We first cluster the points with k-means and then cluster the centroids of the clusters found by k-means to get our final clustering:

centers = as.data.frame(km$centers)
d = dist(centers, method="euclidean")
hc <- hclust(d, method = "single")

One advantage of hierarchical clustering is that we can set the number of clusters after the execution of the algorithm. The distances between the clusters at each level of the hierarchy help us select a good candidate for the number of clusters to choose.
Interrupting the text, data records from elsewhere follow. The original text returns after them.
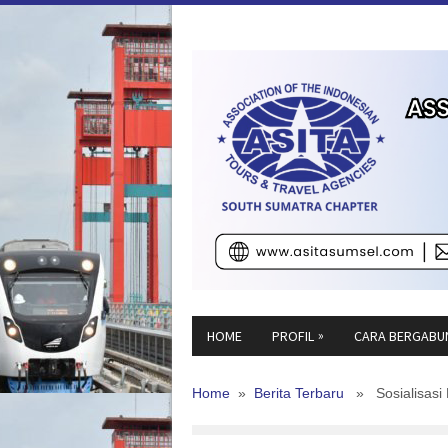
»
HOME
PROFIL
CARA BERGABU
Home
»
Berita Terbaru
» Sosialisasi F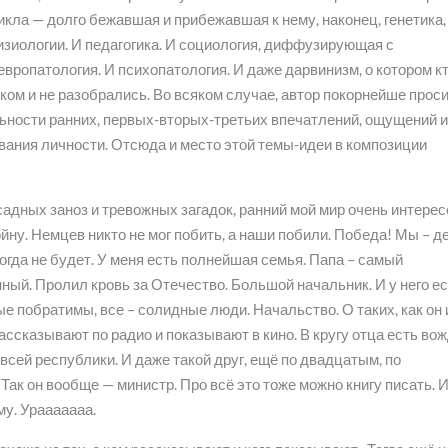
цикла — долго бежавшая и прибежавшая к нему, наконец, генетика,
изиологии. И педагогика. И социология, диффузирующая с
европатология. И психопатология. И даже дарвинизм, о котором к
лком и не разобрались. Во всяком случае, автор покорнейше прос
льности ранних, первых-вторых-третьих впечатлений, ощущений 
ния личности. Отсюда и место этой темы-идеи в композиции
адных заноз и тревожных загадок, ранний мой мир очень интерес
йну. Немцев никто не мог побить, а наши побили. Победа! Мы – д
гда не будет. У меня есть полнейшая семья. Папа – самый
нный. Пролил кровь за Отечество. Большой начальник. И у него е
ые побратимы, все – солидные люди. Начальство. О таких, как он 
 Рассказывают по радио и показывают в кино. В кругу отца есть во
всей республики. И даже такой друг, ещё по двадцатым, по
 Так он вообще — министр. Про всё это тоже можно книгу писать. 
му. Урааааааа.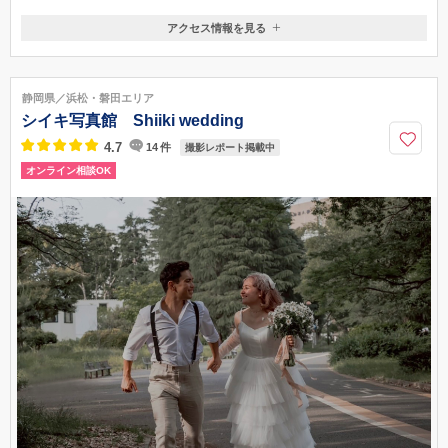
アクセス情報を見る
〒433-8125
静岡県浜松市中区和合町193-58
施設駐車場あり／JR東海道線及び新幹線「浜松駅」から車で約15分・遠
静岡県／浜松・磐田エリア
州鉄道「曳馬駅」から車で約10分
シイキ写真館 Shiiki wedding
050-1871-2150
4.7
14
件
撮影レポート掲載中
オンライン相談OK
Let's see how the distances between the clusters evolve:

g = data_frame(y = hc$height) %>%
    arrange(desc(y)) %>%
    mutate(x=row_number()) %>%
    ggplot(aes(x, y)) +
    geom_point()
g

Here, we plotted the height attribute on the y axis, and the number of aggregations (\(k - 1\) where \(k\) is the number of clusters) on the x axis:

The height attribute is computed as follows: Let \(v\) denote the point such that:

\begin{equation*} h = \frac{D(A, B)}{2} = \delta(a, v) = \delta(b, v) \forall a \in A \forall b \in B \end{equation*}

where A and B are two clusters to merge. \(v\) is equidistant from all the points in A and B and \(delta\) defines an ultra-metric. \(h\) is the height for the iteration. The height attribute contains all the values of h (one value per iteration).
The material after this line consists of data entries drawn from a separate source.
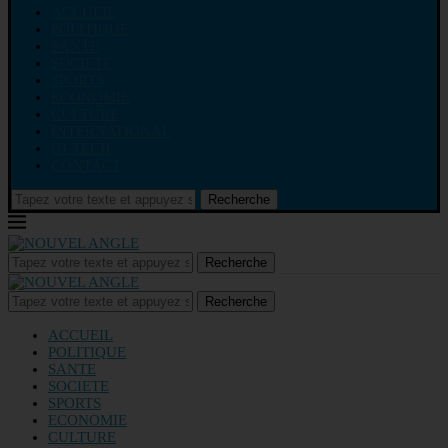
ACCUEIL
POLITIQUE
SANTE
SOCIETE
SPORTS
ECONOMIE
CULTURE
INTERNATIONAL
HI-TECH
CONTACT
Recherche
Recherche
Recherche
ACCUEIL
POLITIQUE
SANTE
SOCIETE
SPORTS
ECONOMIE
CULTURE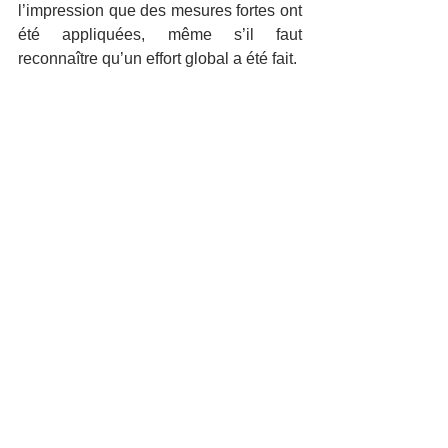
l’impression que des mesures fortes ont 
été appliquées, même s’il faut 
reconnaître qu’un effort global a été fait.
Conclusion
La COP 28 nous offre un accord très 
prometteur. Espérons que les mesures 
soient appliquées dans leur totalité, et 
continuons de nous mobiliser pour lutter 
contre l’inaction climatique !
Si tu veux aller plus loin, je te conseille 
ces sites :
Le site officiel de la COP 28 :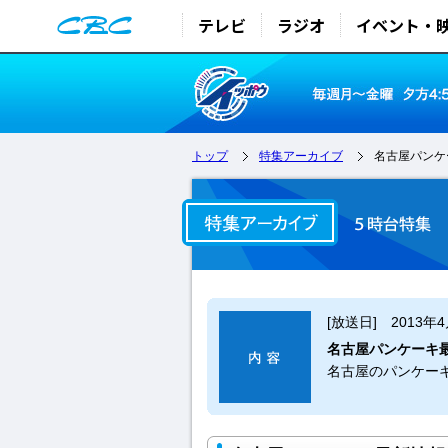
テレビ
ラジオ
イベント・
トップ
特集アーカイブ
名古屋パンケ
[放送日] 2013年
名古屋パンケーキ
名古屋のパンケー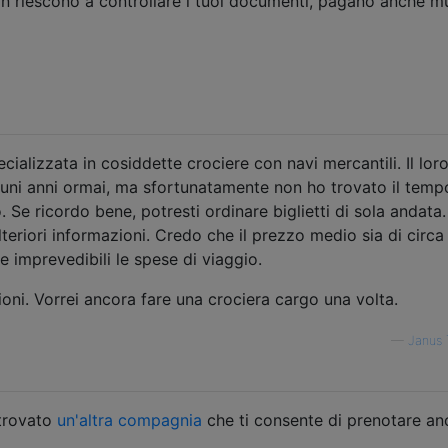
on riescono a controllare i tuoi documenti, pagano anche m
cializzata in cosiddette crociere con navi mercantili. Il lor
lcuni anni ormai, ma sfortunatamente non ho trovato il temp
 Se ricordo bene, potresti ordinare biglietti di sola andata.
lteriori informazioni. Credo che il prezzo medio sia di circa
e imprevedibili le spese di viaggio.
ioni. Vorrei ancora fare una crociera cargo una volta.
—
Janus 
 trovato
un'altra compagnia
che ti consente di prenotare an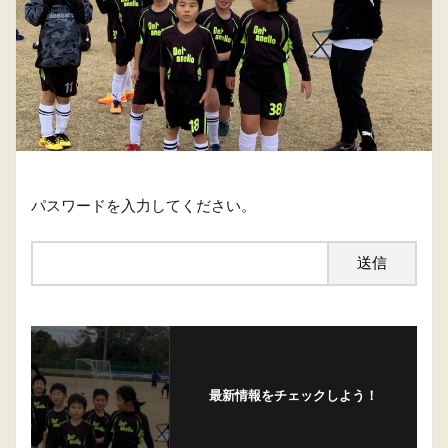
パスワードを入力してください。
最新情報をチェックしよう！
We can see drops between two consecutive points, which means that the clusters between two steps are far away when we observe the drop. Let's zoom on the area where we see the drops:

g = data_frame(y = hc$height) %>%
    arrange(desc(y)) %>%
    mutate(x=row_number()) %>%
    filter(x<=50) %>%
    ggplot(aes(x, y)) +
    geom_point()
g

When the number of clusters is more than 24, there is no drop: If we divide in more than 24 clusters, the clusters generated by the division are not well separated. 24 clusters is therefore a good candidate for the number of clusters since merging two clusters from the partition in 24 clusters result in a merge of two well separated clusters.
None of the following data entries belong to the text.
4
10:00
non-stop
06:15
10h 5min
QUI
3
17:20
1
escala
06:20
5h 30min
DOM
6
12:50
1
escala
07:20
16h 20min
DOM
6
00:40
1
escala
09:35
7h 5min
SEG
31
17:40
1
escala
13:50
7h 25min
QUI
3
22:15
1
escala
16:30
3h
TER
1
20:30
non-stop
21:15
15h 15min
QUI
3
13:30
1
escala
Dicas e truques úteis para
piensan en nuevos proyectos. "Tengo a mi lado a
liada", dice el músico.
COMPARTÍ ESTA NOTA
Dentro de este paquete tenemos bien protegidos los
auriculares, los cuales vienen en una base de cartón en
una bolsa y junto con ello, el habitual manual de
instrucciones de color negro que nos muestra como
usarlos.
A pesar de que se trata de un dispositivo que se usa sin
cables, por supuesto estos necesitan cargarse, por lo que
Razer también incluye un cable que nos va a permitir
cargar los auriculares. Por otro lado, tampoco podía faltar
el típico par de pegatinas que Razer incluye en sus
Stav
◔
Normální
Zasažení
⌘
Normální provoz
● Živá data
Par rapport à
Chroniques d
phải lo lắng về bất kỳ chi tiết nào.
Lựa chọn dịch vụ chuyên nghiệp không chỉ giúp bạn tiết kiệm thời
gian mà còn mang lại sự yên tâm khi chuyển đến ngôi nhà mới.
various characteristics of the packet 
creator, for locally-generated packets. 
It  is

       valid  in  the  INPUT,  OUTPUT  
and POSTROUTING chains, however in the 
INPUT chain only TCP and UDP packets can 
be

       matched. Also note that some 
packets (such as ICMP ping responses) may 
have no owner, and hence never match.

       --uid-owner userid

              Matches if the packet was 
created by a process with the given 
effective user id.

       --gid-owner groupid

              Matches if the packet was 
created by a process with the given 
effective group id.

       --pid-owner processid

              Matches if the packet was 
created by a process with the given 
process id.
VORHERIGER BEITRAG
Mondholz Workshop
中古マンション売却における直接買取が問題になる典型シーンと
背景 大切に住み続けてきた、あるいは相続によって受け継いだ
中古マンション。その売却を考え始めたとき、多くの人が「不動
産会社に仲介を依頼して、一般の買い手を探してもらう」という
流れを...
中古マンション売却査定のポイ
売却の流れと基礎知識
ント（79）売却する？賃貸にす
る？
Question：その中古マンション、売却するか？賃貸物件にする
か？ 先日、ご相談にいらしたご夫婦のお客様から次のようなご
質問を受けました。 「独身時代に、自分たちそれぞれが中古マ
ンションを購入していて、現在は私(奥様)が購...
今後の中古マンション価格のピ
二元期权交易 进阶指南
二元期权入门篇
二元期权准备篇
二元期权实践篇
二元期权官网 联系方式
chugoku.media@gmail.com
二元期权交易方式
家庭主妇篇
We can plot the dendrogram where we can see the hierarchy and the distances between each pair of clusters at each level of the hierarchy:

library(factoextra)

g = fviz_dend(hc, k=24, show_labels = FALSE)
g

Let's see the result of the clustering with 24 clusters:

library(ggrepel)

cluster <- cutree(hc, k = 24)

c = centers %>% bind_cols(as.data.frame(cluster)) %>%
    group_by(cluster) %>%
    summarise(x=first(x), y=first(y))


g = centers %>% bind_cols(as.data.frame(cluster)) %>%
    ggplot(aes(x, y, color=as.factor(cluster))) +
    geom_point() +
    geom_label_repel(data=c, aes(x, y, label=cluster), box.padding = 1) +
    theme(legend.position="none")

g

Take away

Here are a few things to remember from this blog post:

  • Hierarchical clustering is handy since one can select the number of clusters a posteriori. A dendrogram provides a nice visualisation of the clustering steps and gives visual insights into how to choose a good number of clusters.
  • K-means is a good pre-processing since it has a low time complexity. We can then apply another clustering algorithm on the centroids found by k-means.
  • The single linkage aggregation criterion for hierarchical clustering is well suited when we seek elongated clusters because of its chaining effect.